▶ _TASK GOAL_: The expected output is a copy of every line in the records with the string "LVMI".
=== RECORDS SUPPLIED ===
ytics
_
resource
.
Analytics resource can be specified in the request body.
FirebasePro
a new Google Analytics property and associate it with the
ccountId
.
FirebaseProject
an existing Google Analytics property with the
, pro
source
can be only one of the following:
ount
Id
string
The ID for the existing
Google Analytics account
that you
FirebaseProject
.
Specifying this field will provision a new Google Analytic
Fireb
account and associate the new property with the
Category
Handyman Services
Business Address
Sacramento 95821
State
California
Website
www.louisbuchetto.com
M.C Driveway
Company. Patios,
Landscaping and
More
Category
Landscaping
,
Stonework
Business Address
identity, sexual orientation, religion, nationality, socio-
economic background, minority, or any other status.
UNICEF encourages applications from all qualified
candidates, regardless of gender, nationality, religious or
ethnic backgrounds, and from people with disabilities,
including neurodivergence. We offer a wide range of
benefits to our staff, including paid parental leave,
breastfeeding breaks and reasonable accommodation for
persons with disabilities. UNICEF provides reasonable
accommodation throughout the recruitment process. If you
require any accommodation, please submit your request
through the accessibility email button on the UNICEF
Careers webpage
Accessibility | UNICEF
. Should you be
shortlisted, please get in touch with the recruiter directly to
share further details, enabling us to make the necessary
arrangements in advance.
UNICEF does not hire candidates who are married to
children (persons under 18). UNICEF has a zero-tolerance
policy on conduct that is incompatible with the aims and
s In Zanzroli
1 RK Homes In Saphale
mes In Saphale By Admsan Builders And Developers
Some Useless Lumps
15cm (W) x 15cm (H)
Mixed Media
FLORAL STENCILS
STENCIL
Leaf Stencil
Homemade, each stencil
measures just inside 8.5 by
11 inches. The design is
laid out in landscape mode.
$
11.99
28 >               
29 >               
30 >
===
=== RECORDS SUPPLIED ===
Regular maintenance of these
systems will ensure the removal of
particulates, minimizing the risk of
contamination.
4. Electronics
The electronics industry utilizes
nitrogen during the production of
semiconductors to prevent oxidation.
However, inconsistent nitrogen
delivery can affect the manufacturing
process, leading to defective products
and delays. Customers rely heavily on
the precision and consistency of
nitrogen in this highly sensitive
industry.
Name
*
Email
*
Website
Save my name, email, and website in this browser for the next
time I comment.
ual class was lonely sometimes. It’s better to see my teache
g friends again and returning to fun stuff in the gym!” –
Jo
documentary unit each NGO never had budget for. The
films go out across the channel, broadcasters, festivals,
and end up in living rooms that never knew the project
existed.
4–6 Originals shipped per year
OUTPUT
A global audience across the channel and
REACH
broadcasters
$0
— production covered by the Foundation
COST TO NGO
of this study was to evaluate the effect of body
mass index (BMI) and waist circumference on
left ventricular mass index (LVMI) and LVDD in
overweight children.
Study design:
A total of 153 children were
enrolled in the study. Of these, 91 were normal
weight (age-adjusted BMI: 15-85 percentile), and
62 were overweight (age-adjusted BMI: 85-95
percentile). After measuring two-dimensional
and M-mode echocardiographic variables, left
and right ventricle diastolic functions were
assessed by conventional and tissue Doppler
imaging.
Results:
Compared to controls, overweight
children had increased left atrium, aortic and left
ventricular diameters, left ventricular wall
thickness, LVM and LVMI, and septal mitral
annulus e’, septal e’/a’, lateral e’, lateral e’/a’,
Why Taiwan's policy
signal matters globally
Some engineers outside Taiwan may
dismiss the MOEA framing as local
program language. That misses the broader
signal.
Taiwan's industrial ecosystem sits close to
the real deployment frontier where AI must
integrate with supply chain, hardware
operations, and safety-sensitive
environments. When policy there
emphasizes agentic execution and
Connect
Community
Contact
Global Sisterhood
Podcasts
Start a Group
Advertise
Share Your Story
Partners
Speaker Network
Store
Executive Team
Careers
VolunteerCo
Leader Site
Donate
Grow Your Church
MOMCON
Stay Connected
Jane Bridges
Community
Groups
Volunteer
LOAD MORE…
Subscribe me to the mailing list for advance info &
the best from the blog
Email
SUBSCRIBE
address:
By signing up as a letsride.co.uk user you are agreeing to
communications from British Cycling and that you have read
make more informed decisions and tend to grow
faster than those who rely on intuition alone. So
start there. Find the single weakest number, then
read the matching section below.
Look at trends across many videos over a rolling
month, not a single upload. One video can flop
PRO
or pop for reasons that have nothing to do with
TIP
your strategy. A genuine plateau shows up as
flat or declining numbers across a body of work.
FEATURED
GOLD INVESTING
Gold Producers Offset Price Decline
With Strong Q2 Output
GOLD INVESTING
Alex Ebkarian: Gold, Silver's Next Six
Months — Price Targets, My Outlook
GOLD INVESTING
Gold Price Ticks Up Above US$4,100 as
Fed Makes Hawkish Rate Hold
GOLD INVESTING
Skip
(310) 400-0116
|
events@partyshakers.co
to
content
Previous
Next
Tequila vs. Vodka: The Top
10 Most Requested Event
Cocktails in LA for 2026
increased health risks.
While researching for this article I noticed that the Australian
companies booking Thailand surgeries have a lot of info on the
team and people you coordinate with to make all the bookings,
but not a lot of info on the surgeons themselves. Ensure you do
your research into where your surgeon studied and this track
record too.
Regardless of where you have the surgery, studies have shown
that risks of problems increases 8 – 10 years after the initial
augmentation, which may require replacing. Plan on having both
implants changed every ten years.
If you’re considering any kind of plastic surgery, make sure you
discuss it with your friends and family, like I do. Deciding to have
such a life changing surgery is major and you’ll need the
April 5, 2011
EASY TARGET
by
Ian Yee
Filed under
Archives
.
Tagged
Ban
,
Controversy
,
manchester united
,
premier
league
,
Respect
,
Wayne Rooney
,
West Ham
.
===
▶ _RESULT OF THIS TASK_:
left ventricular mass index (LVMI) and LVDD in
thickness, LVM and LVMI, and septal mitral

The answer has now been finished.